The most lasting effect of those three and a half years in captivity was the relentless and total humiliation the Japanese inflicted on us. We were day and night screamed at, publicly disgraced and punished by having our hair hacked off with blunt knives and regularly lashed with long whips. Many times a day we were herded on to the parade ground to stand for hours in the burning tropical sun and to bow to our captors. One of my earlier memories is from when I was four years old when we were made to witness the hanging of two Dutch soldiers. By the end of the war many hundreds of thousands of women and children had died through malnutrition, tropical diseases and lack of medication. I was one of the lucky ones.
In 1948 I was sent to Holland to finish my schooling (11 schools altogether!) living with a number of incredibly cruel foster families. As a planter, my father carried on working first in Indonesia, then Ghana, and since European leave only came round every four years my parents became as good as strangers to me.
Even though the concentration camp years had a deep and damaging effect on us, as a family we simply did not talk about it, as it was a taboo issue when we returned to Holland. The Dutch had endured occupation by the Germans and suffered severe cold winters and hunger too, and therefore they did not want to know about our suffering.

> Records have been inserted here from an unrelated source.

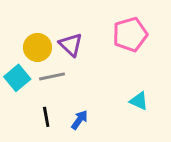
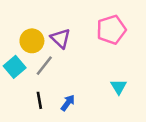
gray line: (52, 76) -> (44, 66), turned -40
cyan triangle: (139, 101) -> (119, 87), turned 35

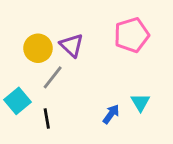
cyan square: (15, 67) -> (18, 101), moved
blue arrow: (68, 103) -> (111, 114), moved

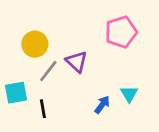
purple triangle: (72, 45) -> (77, 62), moved
cyan square: (18, 101) -> (16, 93), turned 30

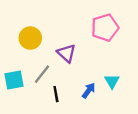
gray line: (48, 71) -> (42, 74), moved
black line: (43, 109) -> (56, 94), moved

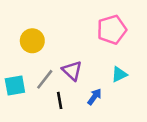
purple triangle: (66, 53) -> (72, 71), moved
cyan triangle: (112, 81) -> (119, 74), moved, turned 35

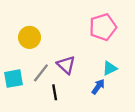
blue arrow: (94, 97) -> (98, 87), moved

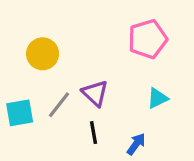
blue arrow: (98, 87) -> (136, 144), moved
black line: (55, 92) -> (93, 133), moved

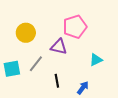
pink pentagon: (148, 39) -> (75, 27), moved
purple triangle: (95, 93) -> (59, 47), moved, turned -30

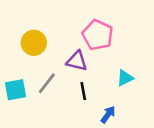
pink pentagon: (75, 27) -> (98, 35), turned -30
black line: (57, 81) -> (83, 91), moved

Later, having trained as a nurse, I went to live in England, where at the age of 23 I married an English man and had three children. The traumatic years of my entire childhood had a direct influence on the relationship with my husband, and I allowed myself to be subjected to domestic abuse and years of humiliation.
It was as if the concentration camp years had ‘conditioned’ me to be humiliated. I had from an early age learned to obey in order to avoid punishment, so when I found myself married to a man who liked to control me, my life continued as the underdog. This dynamic only changed once my children had flown the nest. The fact I seemed to be enjoying this newfound freedom brought on great tensions and clashes in my marriage. And so, after almost 40 years of marriage, my husband walked out on me after having beaten me up and broken a number of my bones one more time.

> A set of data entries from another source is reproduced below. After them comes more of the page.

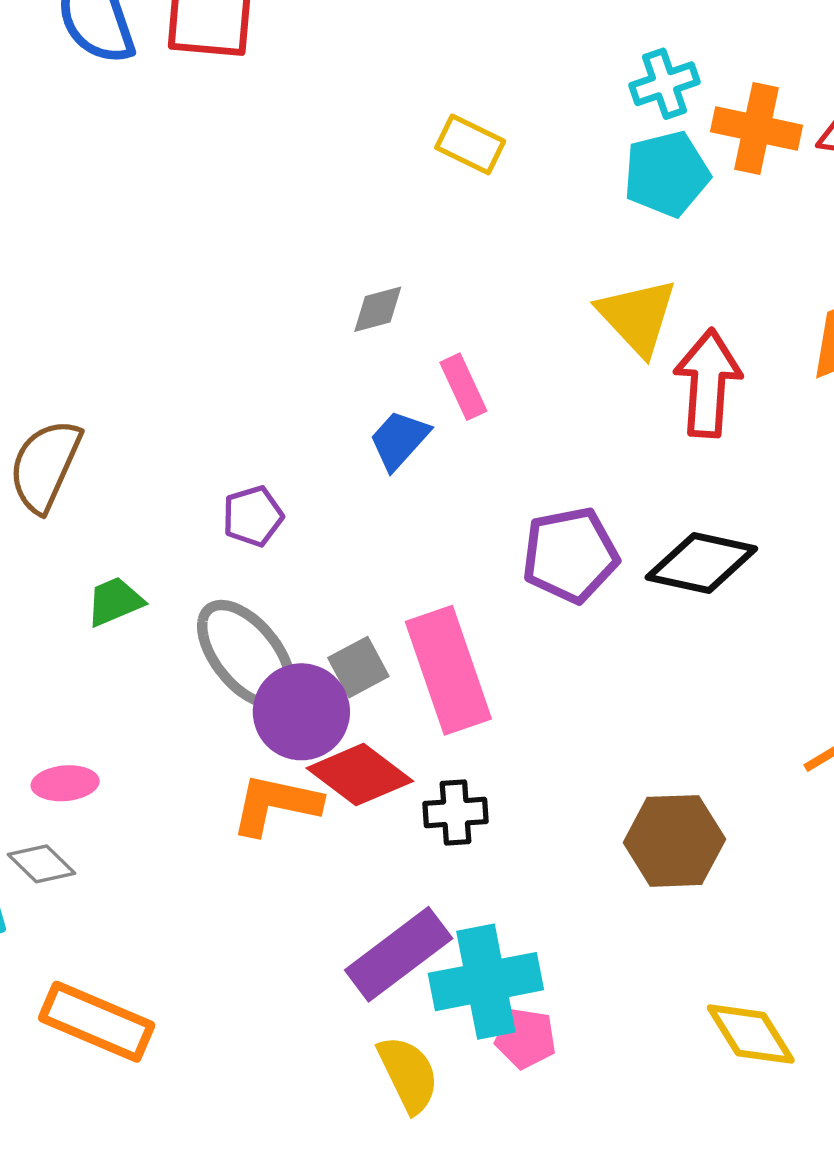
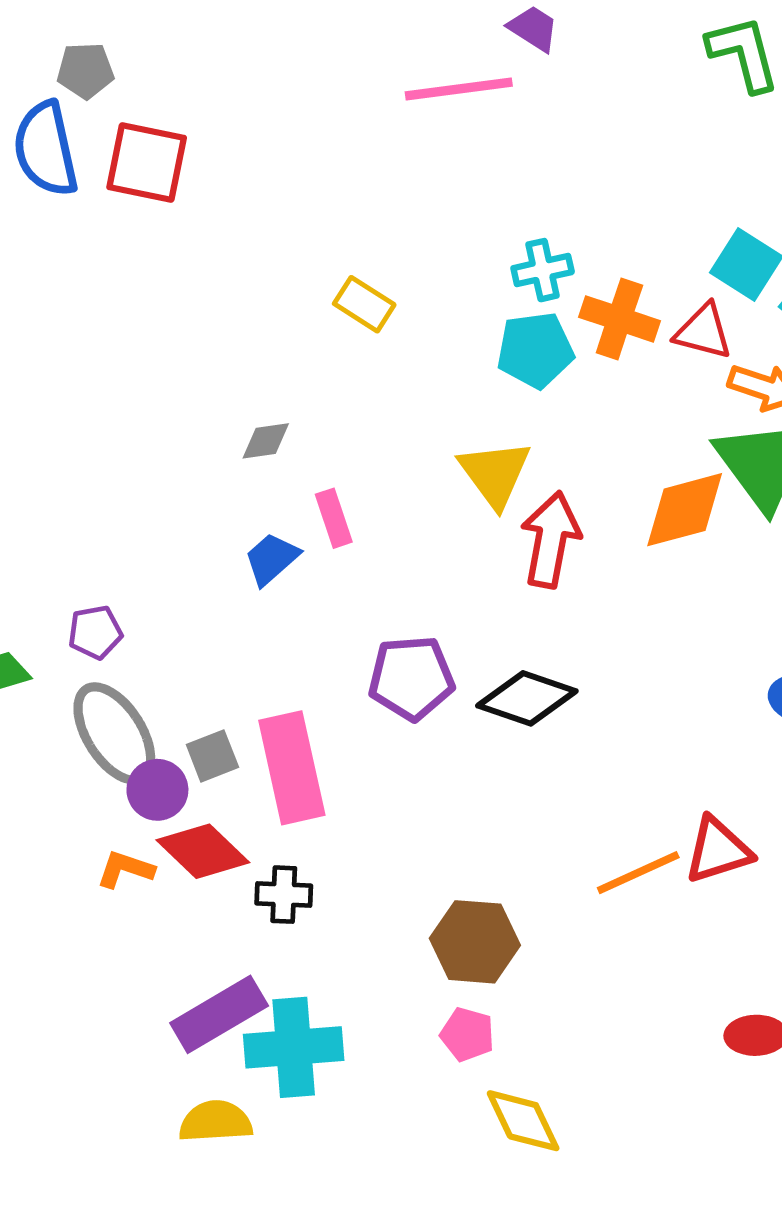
purple pentagon: (253, 516) -> (95, 632), moved
purple circle: (301, 712) -> (157, 790), size x0.7
orange L-shape: (276, 804) -> (125, 869), size x0.7
pink pentagon: (526, 1038) -> (467, 1034), moved
yellow semicircle: (408, 1074) -> (216, 1122), turned -74

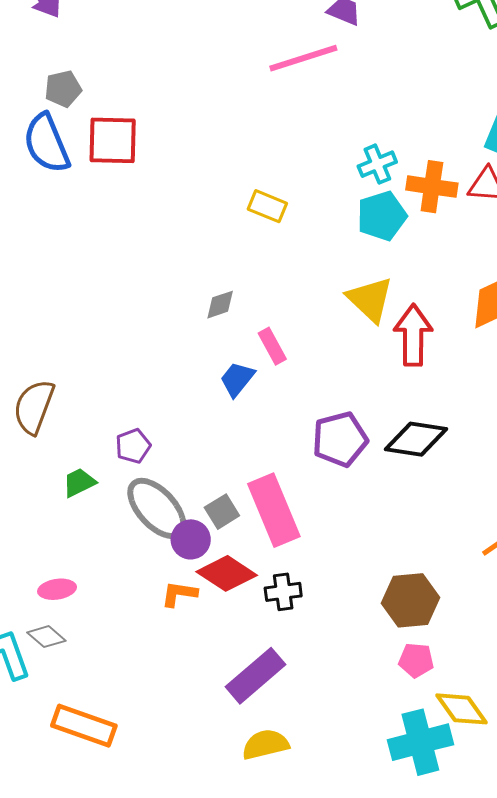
cyan cross: (294, 1047) -> (420, 742), moved

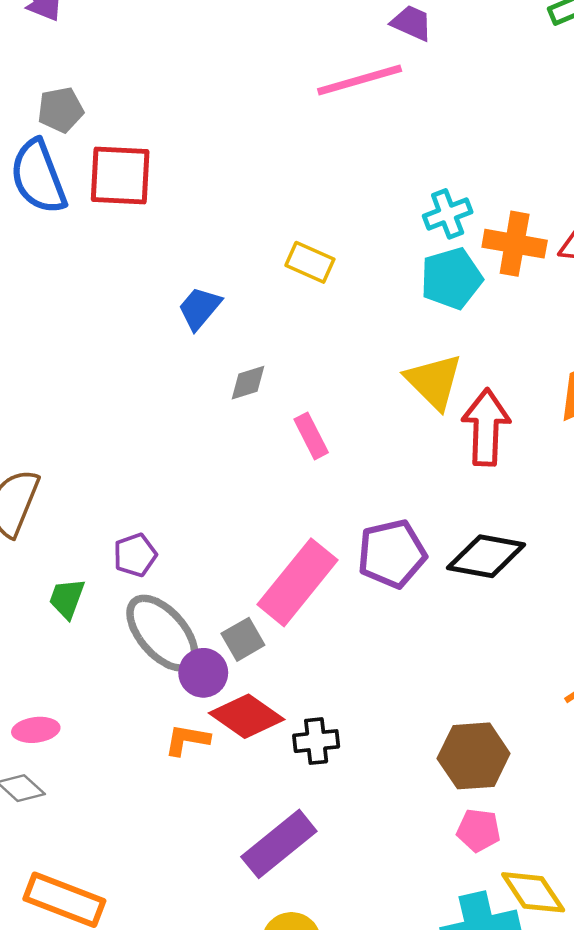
blue trapezoid: (237, 379) -> (200, 308), moved
green trapezoid: (79, 483) -> (67, 598), turned -45
pink rectangle: (274, 510) -> (298, 582), moved, turned 60

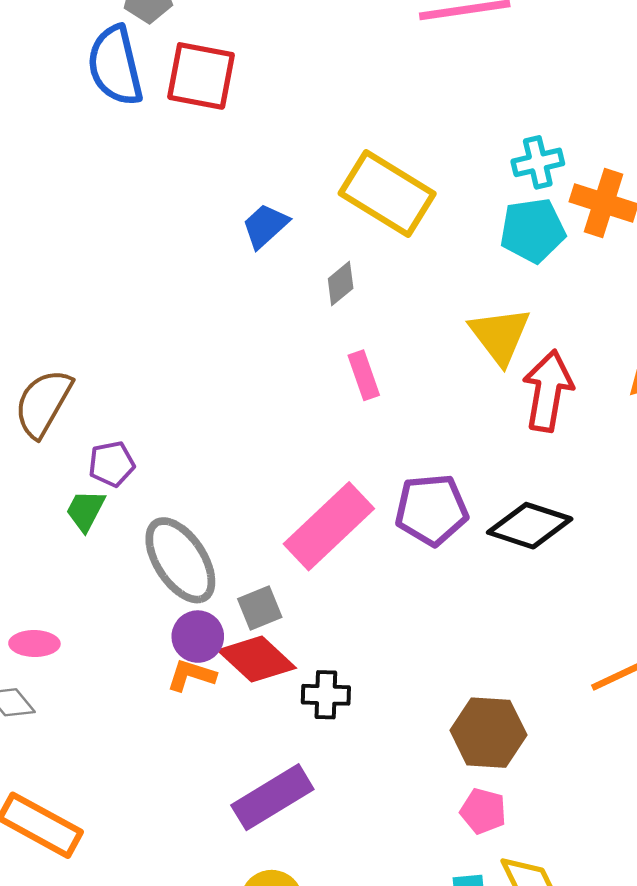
yellow rectangle: (310, 262) -> (387, 193), size x1.8
gray diamond: (248, 383) -> (341, 284), moved, turned -30
purple pentagon: (135, 555) -> (112, 464), moved
gray square: (243, 639) -> (260, 608), moved
purple circle: (203, 673) -> (198, 637), moved

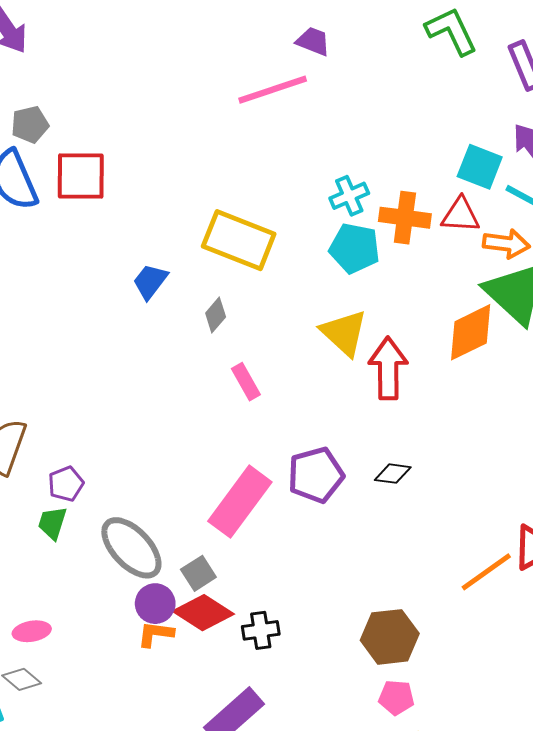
cyan pentagon: (533, 230) -> (355, 248), turned 30
black diamond: (530, 526) -> (393, 474), size x0.6

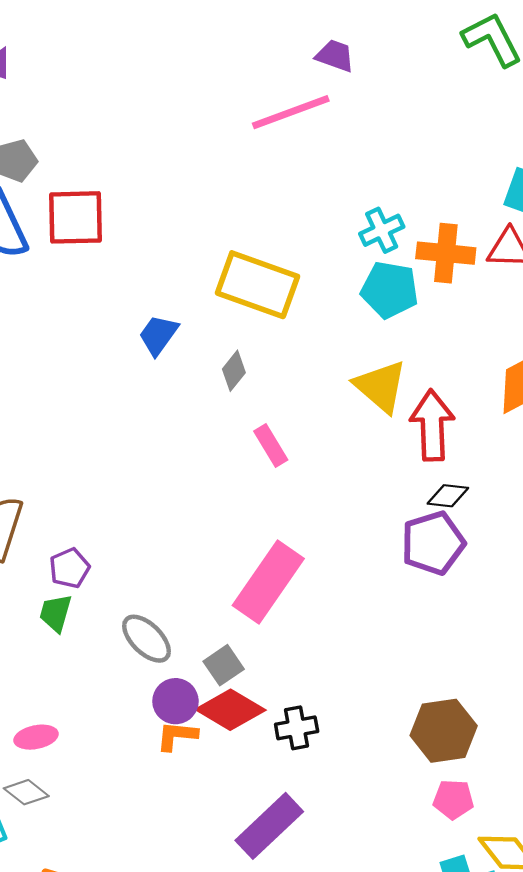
black diamond: (393, 474) -> (448, 496), moved
purple pentagon: (316, 475) -> (433, 543), moved
gray ellipse: (131, 548) -> (147, 639), size x0.7

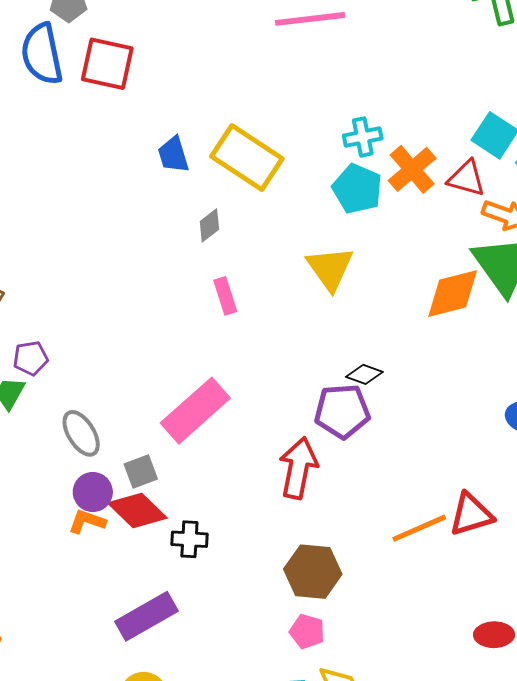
orange cross: (446, 253) -> (412, 169), turned 30
blue trapezoid: (158, 335) -> (173, 155), moved, turned -66
red arrow: (432, 425) -> (298, 468), moved

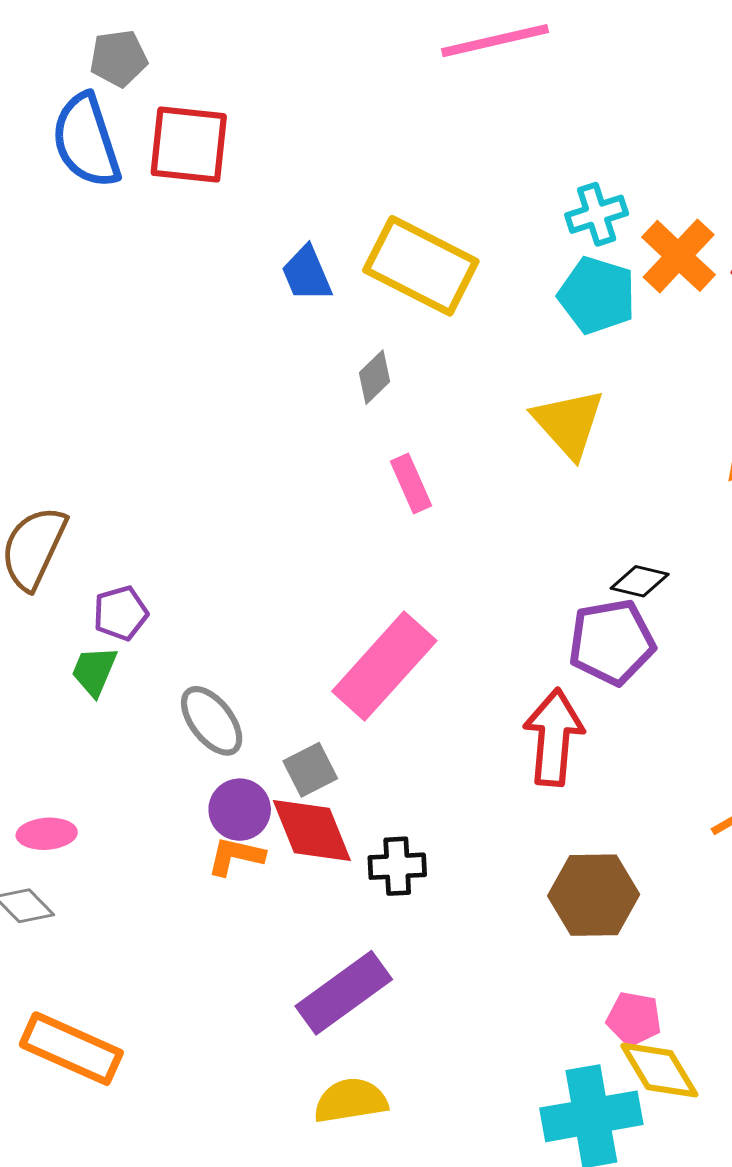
red diamond: (137, 510) -> (312, 831), turned 30
pink pentagon: (307, 631) -> (634, 1019), moved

It was attending a Christian divorce recovery course at Lee Abbey where I first learned to deal with my traumas through forgiveness. I have never been a hating person, but I learned to acknowledge that forgiveness is a long and slow process.
The Japanese tsunami changed all that. My church asked us to dig deep for the Japanese victims. After a lot of prayer I did just that. It was that one last and final gesture of letting God deal with the residue of my resentment that brought the final healing. I no longer worry about Japanese voices now.
Forgiveness is a healing process and the positive force in my life. It gives me a constant sense of peace and grace. I now share my story in schools, churches and secular groups. Almost always someone will share with me afterwards how my talk has changed something for them.
Forgiveness does not mean that we have to be ‘matey’ with those whom we have forgiven. I wrote a short letter to my ex husband saying I was sorry for anything I had contributed to the break up and that I had forgiven him. I have seen him twice in thirteen years. Betrayal is something others do to us, but bitterness is something we do to ourselves. Too often ‘unforgiveness’ is passed on through generations. If we do not forgive, we lose the joy of living whereas when we forgive, we release peace and grace and restoration to the forgiven as well as to ourselves.